The antidote for the Right Man’s Burden is for those afflicted to realize that the slogan “the customer is always right” may be appropriate in mercantile endeavors but is unprofessional when adopted by lawyers. A lawyer must learn the difference between being an advocate and being a mouthpiece.
The lawyer afflicted with “Phonaphobia” won’t answer your call until the third or fourth try, if then. If your call is returned, it will only be when there is a reasonable probability that you won’t be in, that is, for example, at lunch time or after six p.m. It is particularly frustrating to deal with these people because their letters often include an invitation to “call me if you don’t agree.” A variation is the popular “I will assume that this is understood unless I hear from you by 3 p.m. today.”
Phonaphobics tend to be plagued with multiple disorders. When every time you call you hear, “He’s away from his desk,” don’t you wonder what curious illness created this revulsion for furniture?
The antidote to Phonaphobia is to get the phobic’s home telephone number, and use it. Of course, you should call only when the phobic is certain to be at home—for example, at four a.m.
Lawyers plagued by “Rambosis” are unable to tell the difference between aggressive advocacy and bad manners. This malaise causes people to go extraordinary lengths to cause discomfort or inconvenience to opposing counsel in the mistaken belief that this somehow gives them an edge. They object when you go on talking when they interrupt you. They consider themselves clever when they serve notices too late in the day to be seen by the opposition, thereby meeting the technical time requirement but providing actual notice of one day less. They are jubilant when they succeed in getting the court to proceed ex parte when opposing counsel is late or when they can successfully delay the proceedings by appearing forty-five minutes late without prior notice. They constantly strive to protract the proceedings beyond all previous records by objecting to every question, answer, and ruling, usually in the form of a filibuster.
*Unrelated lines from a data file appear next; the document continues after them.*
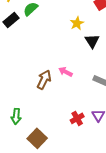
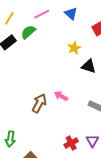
black triangle: (92, 41) -> (89, 66), turned -42

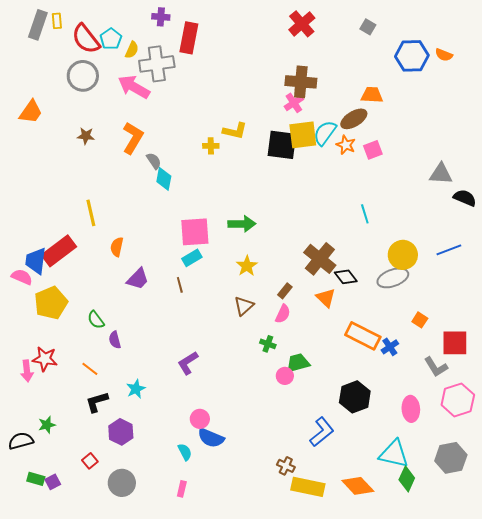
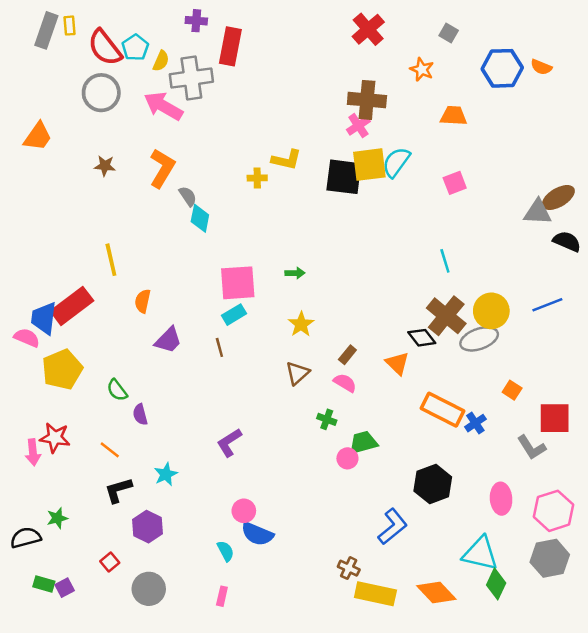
brown ellipse: (354, 119) -> (558, 197), moved
orange star: (346, 145) -> (422, 69), moved
green arrow: (242, 224) -> (295, 273), size x0.6
brown cross: (320, 259) -> (446, 316), moved
pink semicircle: (283, 314) -> (345, 383), turned -84
pink hexagon: (458, 400) -> (553, 511), moved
Lawyers who have contracted Rambosis thrive on canned interrogatories by the pound. One of my perennial favorites in divorce cases is the interrogatory that asks about eyewitnesses and details about the accident. This interrogatory has inspired a whole new dimension in hilarious and sometimes lurid responsive drafting.
Rambos’ weapon of choice is the fax machine. They will fax you a notice of presentation of an emergency motion at 4:45 p.m. Then they turn off their fax machines and turn on their answering machines. Of course they will be incommunicado until after the time scheduled for presentation of the motion. These folks define emergency as a chance to take advantage of the fact that you will probably be otherwise occupied.
Rambosis sufferers’ theory of negotiation is “my way or the highway.” Responding to offers or counter offers involves repeating the original position, only louder each time. Because you decline to negotiate against yourself, you are accused of failing to cooperate, which these lawyers define as capitulation by you.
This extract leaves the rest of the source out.